ピタリと足を止める。隣の玲央も同じように立ち止まった。「あーあれなー。オカマってーの?」「きもくね?」「実際な」信じられない悪口に目を見開いた。ろくな思慮をせず愕然とした表情のまま玲央を見上げると、玲央は冷めた視線を見えない彼らに向けていた、んだと思う。臓器が焼かれる感覚がした。
せり上がってくる熱が脳に達したとき、わたしはほとんど無意識に走り出し、全開のドアを思いっきり叩いていた。ドンッと大きな音に教室にいた男子生徒らは驚きの声を上げたけれどそんなのは意にも介さず、そのまま乱入したのだった。


「こそこそ裏でしゃべりくさって、男らしくねえんだよ!」


それに相手は何か反発してきた気がするけれど思い出せない。ほとんど一方的に責めたてると男どもは怖気付いたのか逃げるように帰って行った。
彼らの足音すら聞こえなくなるとすぐに我に返り、心臓が気持ち悪い脈を打ち出した。自分のしでかしたことが身に沁みてきたのだ。

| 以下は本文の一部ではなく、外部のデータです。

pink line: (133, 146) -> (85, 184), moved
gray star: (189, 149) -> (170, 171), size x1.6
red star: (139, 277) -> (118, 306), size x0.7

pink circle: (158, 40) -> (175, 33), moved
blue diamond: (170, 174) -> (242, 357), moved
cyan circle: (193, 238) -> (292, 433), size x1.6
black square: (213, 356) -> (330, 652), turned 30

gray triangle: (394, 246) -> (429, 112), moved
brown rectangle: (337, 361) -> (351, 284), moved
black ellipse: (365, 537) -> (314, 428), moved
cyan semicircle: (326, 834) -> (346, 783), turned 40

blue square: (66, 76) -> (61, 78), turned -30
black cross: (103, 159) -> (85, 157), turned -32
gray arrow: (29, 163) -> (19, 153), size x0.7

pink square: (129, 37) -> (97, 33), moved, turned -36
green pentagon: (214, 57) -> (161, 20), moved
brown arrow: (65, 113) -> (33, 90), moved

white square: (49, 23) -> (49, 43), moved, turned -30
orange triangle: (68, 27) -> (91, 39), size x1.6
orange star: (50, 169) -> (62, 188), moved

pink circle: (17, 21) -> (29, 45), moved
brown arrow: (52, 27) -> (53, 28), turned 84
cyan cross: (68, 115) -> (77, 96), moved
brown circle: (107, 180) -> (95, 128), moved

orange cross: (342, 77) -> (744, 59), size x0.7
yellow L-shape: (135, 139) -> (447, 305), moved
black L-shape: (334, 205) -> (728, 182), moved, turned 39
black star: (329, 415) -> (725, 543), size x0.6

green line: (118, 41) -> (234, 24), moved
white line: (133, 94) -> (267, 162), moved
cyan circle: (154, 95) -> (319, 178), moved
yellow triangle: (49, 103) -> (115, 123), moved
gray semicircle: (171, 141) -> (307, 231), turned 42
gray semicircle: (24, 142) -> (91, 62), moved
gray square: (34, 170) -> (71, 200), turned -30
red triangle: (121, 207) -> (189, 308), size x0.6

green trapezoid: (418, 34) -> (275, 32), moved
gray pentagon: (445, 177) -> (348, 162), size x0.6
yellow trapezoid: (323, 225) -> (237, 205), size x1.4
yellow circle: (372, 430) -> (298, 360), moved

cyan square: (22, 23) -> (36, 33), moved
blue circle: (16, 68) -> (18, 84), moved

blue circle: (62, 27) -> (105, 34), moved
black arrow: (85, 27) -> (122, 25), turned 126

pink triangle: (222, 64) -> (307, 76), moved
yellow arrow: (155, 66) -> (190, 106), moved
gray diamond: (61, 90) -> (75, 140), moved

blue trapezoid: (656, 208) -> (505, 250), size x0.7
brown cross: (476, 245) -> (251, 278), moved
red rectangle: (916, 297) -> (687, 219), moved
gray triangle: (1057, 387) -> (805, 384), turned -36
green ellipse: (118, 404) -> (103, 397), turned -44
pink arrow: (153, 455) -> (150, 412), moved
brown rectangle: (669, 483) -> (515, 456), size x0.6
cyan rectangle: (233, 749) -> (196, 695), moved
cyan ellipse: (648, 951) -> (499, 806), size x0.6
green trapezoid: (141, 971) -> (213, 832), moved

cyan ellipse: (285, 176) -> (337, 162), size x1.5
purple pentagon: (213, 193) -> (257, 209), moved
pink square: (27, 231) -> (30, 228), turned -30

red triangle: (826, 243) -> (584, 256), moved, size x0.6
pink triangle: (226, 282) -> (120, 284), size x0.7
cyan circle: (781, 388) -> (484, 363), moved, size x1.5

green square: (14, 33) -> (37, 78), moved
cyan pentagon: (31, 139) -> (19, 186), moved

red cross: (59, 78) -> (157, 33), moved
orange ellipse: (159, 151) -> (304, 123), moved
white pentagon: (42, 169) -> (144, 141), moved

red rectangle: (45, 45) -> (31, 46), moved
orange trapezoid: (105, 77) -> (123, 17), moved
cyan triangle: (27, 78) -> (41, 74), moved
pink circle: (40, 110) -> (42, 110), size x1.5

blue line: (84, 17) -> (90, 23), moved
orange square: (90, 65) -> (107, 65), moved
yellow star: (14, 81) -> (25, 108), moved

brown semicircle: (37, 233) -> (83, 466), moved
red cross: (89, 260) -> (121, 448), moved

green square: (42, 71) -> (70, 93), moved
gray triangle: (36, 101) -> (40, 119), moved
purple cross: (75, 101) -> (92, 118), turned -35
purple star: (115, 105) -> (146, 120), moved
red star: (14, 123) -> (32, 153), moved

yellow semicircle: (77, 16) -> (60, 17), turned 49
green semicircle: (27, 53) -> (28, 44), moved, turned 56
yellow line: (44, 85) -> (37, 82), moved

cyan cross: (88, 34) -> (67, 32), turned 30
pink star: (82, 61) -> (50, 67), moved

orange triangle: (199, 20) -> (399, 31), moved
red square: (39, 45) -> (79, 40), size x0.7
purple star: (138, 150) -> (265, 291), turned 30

ビクッと肩をすくめる。振り返ると玲央が切なそうに笑顔を浮かべていて、それを見てわたしは何も言葉が浮かばず、口をつぐんだ。


「ありがとうね」
「……ごめん、ますます玲央の立場悪くしちゃったかも…」


もっと言い方があったはずだ。あんな自分の怒りを当て付けるだけみたいな責め方は玲央のためにはなっていない。自分があの人らに嫌われるのは置いといて、玲央の印象の改善にもまるで役立っていないのだ。また自己満足みたいなことをした。


「いいえ。いいのよ、あんな奴ら放っておけば」
「でも…」


玲央をよく知らない人たちはああいう印象を持ちがちだ。少しでも知れば玲央の優しさだとか穏やかさだとかいいところをいくつも知れるのに。……駄目だ、今回はわたしも悪い。


「守ってくれたのよね、ありがとう」


そう言って歩み寄って、玲央は髪を梳くようにわたしの頭を撫でた。暖かい手の感触に身体全体が熱くなる。う、わ。今度は心臓がばくばくと鳴り出す。思わず俯いた。


「、ごめんなさい」


耳まで真っ赤になったわたしに気が付いた玲央はすぐに手を離した。その意味がすぐにわかって、ああ、と思う。わたしに、気を持たせまいとしてくれているのだ。脈は一ミリもないんだとわかる。全部明らかになる。わたしだって、あのときすぐに諦めるとか言っといて、実際何ヶ月も経った今でもまだ未練がましく玲央のことがすきなのだ。
でも玲央に気を遣われたくない。証明して見せようと、勢い良く玲央に抱き付いた。玲央はいきなりのことに少しよろけたけれど、しっかり受け止めてくれた。顔を制服にうずめて、ぎゅっとブレザーを掴む。


「平気だよ、玲央。大丈夫だ」


何が大丈夫なのかは言えない。玲央とわたしは友達だから、頭撫でられたって何とも思わないし、触られるのなんかへっちゃらだ。声にしたらばれてしまいそうで、やっぱり口をつぐむしかなかった。心臓を必死に押さえ付けると息も苦しいのだと初めて知った。


「…ええ、……ありがとう、


きっと強がりで言い聞かせてるのなんてわかってるのだろう。一生成就しないこの恋は終わらない。それでも精一杯応援して、君が幸せになることを願っているよ。背中に優しく手を回してくれる玲央にいよいよ泣き出してしまいそうだった。